HOW TO COMPLETE THIS TASK: Please report, as a single number, how many lines in the entries include the string "quale".

PROVIDED RECORDS:

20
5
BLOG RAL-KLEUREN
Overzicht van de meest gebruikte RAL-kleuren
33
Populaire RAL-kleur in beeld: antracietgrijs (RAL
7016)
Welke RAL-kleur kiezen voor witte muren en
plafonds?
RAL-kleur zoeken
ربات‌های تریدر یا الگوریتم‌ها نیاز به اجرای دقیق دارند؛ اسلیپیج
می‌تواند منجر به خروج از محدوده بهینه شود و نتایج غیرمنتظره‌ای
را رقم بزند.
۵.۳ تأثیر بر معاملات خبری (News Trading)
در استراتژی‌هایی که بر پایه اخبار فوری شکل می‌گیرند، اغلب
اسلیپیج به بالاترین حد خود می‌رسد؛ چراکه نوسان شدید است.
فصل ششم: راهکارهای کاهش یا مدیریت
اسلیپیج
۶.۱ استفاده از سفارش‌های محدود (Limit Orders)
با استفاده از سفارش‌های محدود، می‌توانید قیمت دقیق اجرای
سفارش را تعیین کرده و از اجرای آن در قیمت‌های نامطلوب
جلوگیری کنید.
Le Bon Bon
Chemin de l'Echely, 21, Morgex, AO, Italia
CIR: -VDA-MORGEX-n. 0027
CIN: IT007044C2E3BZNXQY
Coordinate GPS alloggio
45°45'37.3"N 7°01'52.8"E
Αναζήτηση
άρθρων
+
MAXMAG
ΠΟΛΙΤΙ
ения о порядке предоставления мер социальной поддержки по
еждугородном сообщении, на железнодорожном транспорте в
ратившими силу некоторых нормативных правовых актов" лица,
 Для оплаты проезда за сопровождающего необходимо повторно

--

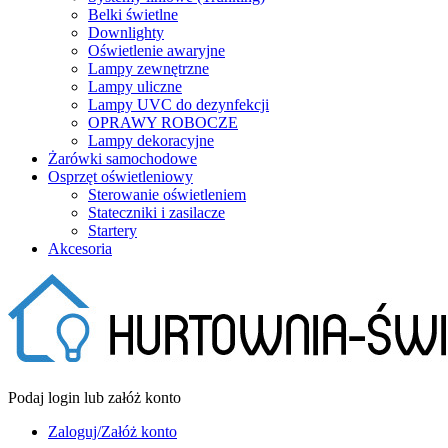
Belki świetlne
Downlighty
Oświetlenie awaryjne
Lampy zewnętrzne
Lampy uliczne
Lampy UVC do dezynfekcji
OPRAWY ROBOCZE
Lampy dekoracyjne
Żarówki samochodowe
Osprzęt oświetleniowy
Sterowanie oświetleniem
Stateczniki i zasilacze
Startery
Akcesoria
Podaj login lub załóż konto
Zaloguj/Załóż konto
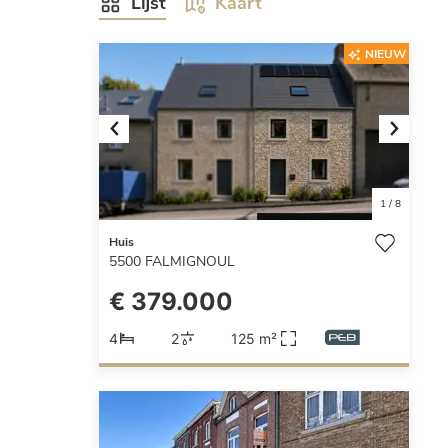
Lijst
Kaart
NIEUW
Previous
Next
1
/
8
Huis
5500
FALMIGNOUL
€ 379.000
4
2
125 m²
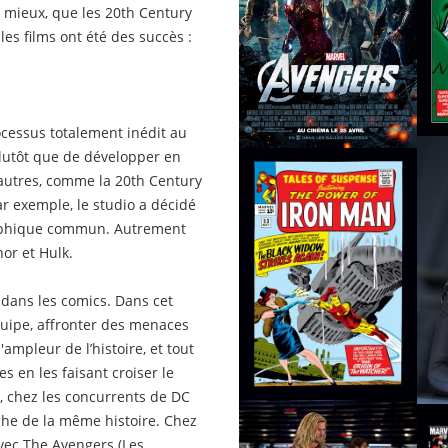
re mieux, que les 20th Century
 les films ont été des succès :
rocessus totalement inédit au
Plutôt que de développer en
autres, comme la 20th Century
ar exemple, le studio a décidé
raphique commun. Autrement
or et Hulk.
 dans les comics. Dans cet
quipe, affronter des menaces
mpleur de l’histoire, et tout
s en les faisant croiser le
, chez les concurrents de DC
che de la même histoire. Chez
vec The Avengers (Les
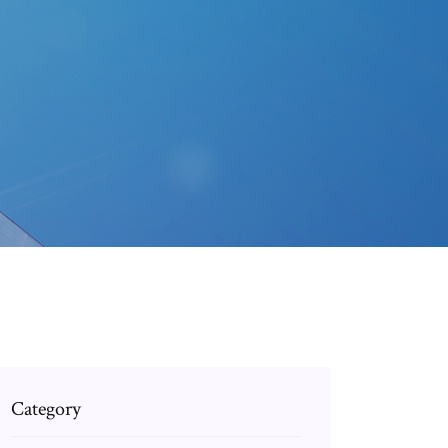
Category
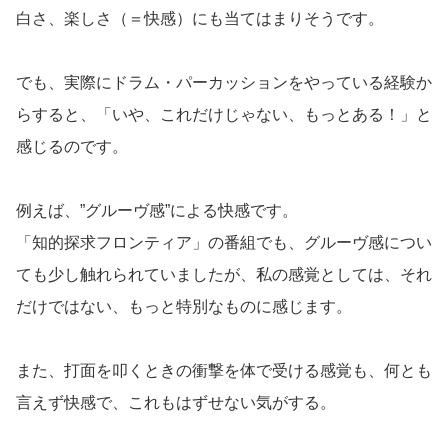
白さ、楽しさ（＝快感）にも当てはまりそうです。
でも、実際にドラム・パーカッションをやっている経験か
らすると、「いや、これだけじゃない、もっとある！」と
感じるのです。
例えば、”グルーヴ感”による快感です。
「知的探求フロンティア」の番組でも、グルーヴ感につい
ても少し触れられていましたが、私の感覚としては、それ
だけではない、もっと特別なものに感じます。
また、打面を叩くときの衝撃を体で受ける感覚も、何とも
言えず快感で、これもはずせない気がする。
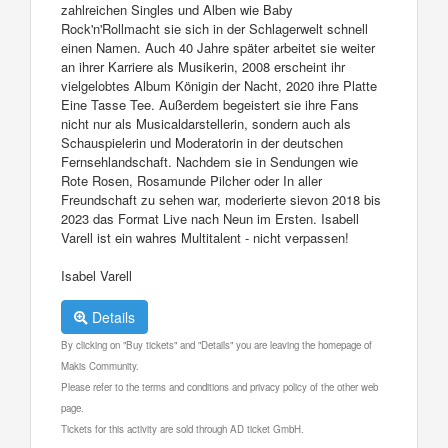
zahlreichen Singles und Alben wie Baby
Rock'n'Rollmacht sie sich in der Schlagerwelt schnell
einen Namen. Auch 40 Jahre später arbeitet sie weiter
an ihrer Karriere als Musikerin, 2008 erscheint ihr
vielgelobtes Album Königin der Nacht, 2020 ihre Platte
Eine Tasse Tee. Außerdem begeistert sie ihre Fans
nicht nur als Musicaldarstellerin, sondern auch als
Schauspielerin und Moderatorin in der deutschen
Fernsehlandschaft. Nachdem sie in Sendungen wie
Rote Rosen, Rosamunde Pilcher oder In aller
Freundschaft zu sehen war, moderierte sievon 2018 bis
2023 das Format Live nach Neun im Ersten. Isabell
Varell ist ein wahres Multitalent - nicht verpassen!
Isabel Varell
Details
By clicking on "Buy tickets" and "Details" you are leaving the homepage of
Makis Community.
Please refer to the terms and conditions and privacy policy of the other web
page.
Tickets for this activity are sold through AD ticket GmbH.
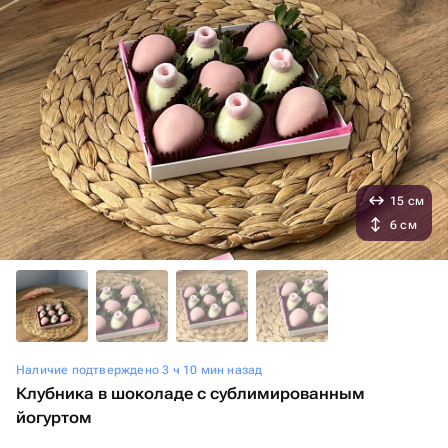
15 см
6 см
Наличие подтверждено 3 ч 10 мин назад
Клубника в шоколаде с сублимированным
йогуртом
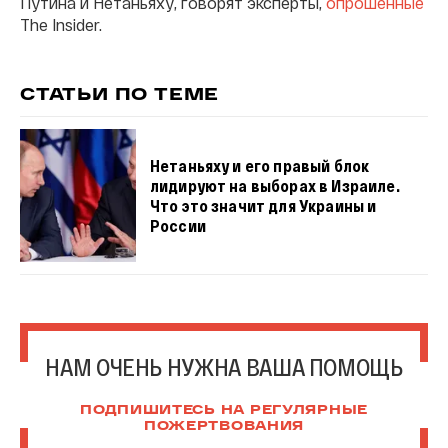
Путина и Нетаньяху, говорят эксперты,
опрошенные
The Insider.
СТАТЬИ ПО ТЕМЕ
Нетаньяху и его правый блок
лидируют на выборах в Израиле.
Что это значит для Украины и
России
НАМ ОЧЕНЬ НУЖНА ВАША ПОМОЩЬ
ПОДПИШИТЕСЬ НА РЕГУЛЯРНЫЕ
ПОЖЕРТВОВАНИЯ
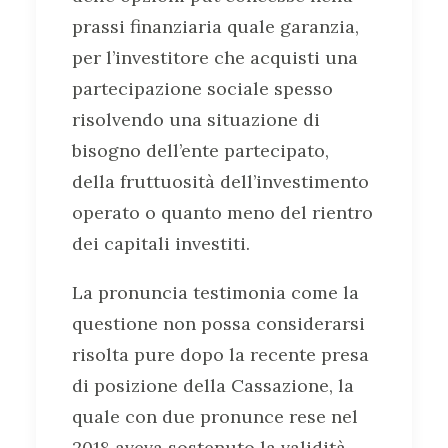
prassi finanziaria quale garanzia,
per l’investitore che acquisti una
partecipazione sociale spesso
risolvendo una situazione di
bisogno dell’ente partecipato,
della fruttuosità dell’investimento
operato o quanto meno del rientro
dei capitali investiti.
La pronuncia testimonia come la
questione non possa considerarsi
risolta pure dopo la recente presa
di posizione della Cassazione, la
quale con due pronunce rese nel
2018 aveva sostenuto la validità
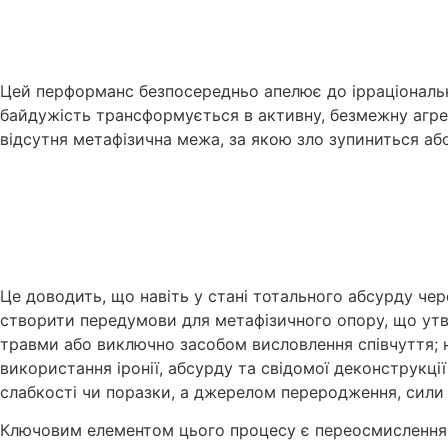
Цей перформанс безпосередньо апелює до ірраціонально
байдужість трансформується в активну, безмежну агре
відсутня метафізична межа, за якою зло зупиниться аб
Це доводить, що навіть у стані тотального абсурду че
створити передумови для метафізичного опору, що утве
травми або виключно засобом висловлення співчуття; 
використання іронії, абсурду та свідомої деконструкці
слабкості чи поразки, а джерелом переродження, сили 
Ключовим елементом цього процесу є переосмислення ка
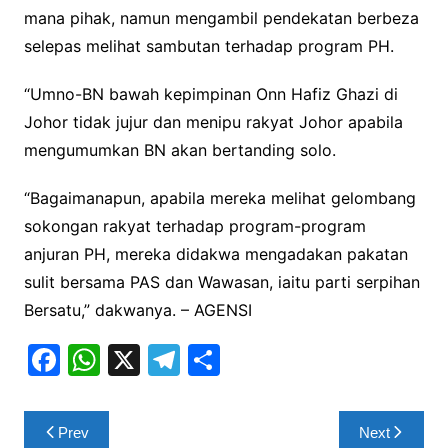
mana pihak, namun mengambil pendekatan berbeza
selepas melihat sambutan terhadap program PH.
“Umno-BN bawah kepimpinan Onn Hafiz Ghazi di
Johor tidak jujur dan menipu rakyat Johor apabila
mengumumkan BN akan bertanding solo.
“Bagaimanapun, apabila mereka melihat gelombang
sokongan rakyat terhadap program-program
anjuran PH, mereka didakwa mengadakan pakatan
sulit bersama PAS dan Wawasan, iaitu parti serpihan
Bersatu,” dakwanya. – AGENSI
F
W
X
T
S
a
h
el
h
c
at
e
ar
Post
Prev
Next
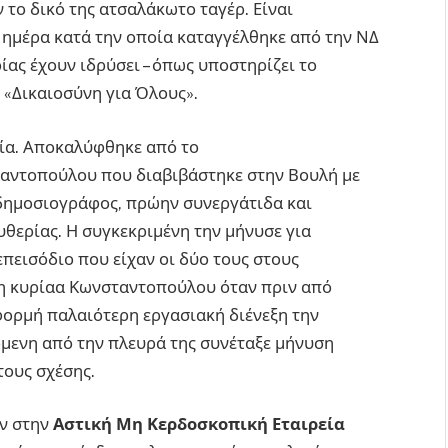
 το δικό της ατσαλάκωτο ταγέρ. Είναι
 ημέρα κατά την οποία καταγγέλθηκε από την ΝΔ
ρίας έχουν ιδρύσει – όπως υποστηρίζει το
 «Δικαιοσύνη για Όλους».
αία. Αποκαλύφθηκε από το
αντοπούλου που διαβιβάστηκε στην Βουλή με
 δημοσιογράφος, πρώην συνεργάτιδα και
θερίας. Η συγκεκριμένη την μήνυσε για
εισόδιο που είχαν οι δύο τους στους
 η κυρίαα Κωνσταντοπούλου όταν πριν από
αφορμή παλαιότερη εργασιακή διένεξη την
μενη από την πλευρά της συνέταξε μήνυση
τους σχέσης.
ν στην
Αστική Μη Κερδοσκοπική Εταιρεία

THE ANSWER: 2